El diputado del Knesset Mansour Abbas, líder de la Lista Árabe Unida (Ra’am), ocupa cada vez más un lugar central en esa dinámica.
Tras la «Operación Inundación de Al-Aqsa»: un espacio político cada vez más reducido
Desde la «Operación Inundación de Al-Aqsa», la sociedad israelí se ha desplazado aún más hacia la derecha. En este contexto, la cooperación entre los partidos judíos y los partidos árabes ya no se considera una opción táctica, sino un lastre político.
A pesar de ello, tanto Netanyahu como sus oponentes siguen dependiendo de los votos árabes. La contradicción está ahora más al descubierto que nunca: los partidos árabes son necesarios desde el punto de vista numérico, pero rechazados políticamente.

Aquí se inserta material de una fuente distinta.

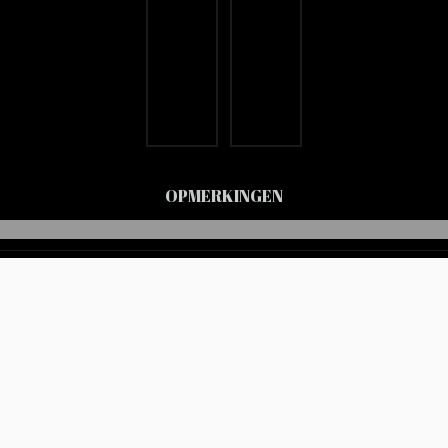
OPMERKINGEN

El ministro de Hacienda de extrema derecha, Bezalel Smotrich, captó este estado de ánimo cuando argumentó que incluir a los partidos árabes en el Gobierno sería peor que no haber impedido la operación liderada por Hamás el 7 de octubre de 2023. Su postura refleja un consenso más amplio que trasciende tanto las líneas de la coalición como las de la oposición.
El ex primer ministro Naftali Bennett ha descartado en repetidas ocasiones cualquier alianza con partidos árabes, abogando en su lugar por un Gobierno puramente sionista. Por el contrario, Yair Golan, de los Demócratas —de tendencia izquierdista—, ha sugerido llegar a un acuerdo con Abbas como forma de destituir a Netanyahu. La brecha entre estas posturas ilustra los límites de la coordinación de la oposición.
Los límites de la unidad árabe
Ante esta realidad, los líderes políticos árabes han tratado de reconstruir un frente electoral conjunto. Ahmad Tibi (Ta’al), Yousef Jabareen (Hadash) y Sami Abu Shehadeh (Balad) han abogado por una lista unificada que permita consolidar los votos y contrarrestar el extremismo creciente.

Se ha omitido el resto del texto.